Extra virgin pine nut oil (EVPO) is a delicious, golden-colored oil cold-pressed from the small kernels (commonly called pine nuts), which are produced by certain species of pine trees around the world. In addition to being an exquisite gourmet cooking oil, it also has a history of many centuries of therapeutic use in Russian and Chinese traditional medicine. The native people of Siberia – a remote region of Russia famous for its pristine forests, crystal-clear rivers and lakes, as well as remarkably vibrant health of its inhabitants - have always used pine nut oil as an effective, all-natural gastrointestinal remedy, metabolism enhancer, and digestive aid.

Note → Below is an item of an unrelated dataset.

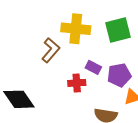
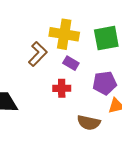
purple rectangle: (93, 67) -> (71, 63), moved

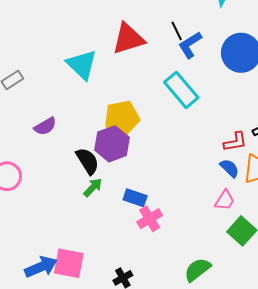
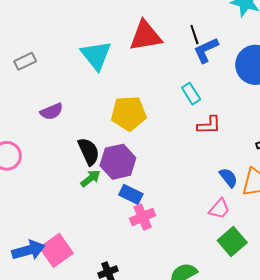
cyan rectangle: (181, 90) -> (191, 94), size x0.6
red L-shape: (235, 142) -> (209, 125), moved
purple hexagon: (112, 144) -> (118, 162), moved
pink square: (69, 263) -> (56, 250), turned 36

Historically, in Siberia, where distances are great and food is scarce, especially during the long, cold Siberian winter, a handful of pine nuts or a tablespoon of pine nut oil taken with - or even instead of - a meal have provided a long-lasting feeling of “fullness”. In addition, pine nuts and their oil provided the natives with a rich array of essential vitamins, nutrients, and microelements such as vitamins E, B1, B2 and B3, beta-carotene (pro-vitamin A) and other carotenoids, essential amino acids, magnesium, zinc, iron, copper, and iodine. This allowed the Siberians to have a full complement of nutrients required to go about their daily routines, which usually involved hunting, fishing, and trapping, without feeling hungry. These powerful health-promoting and nutritional benefits have earned the Siberian pine (the tree from which pine nuts were harvested) the name of “the Tsar of all trees” in Russia.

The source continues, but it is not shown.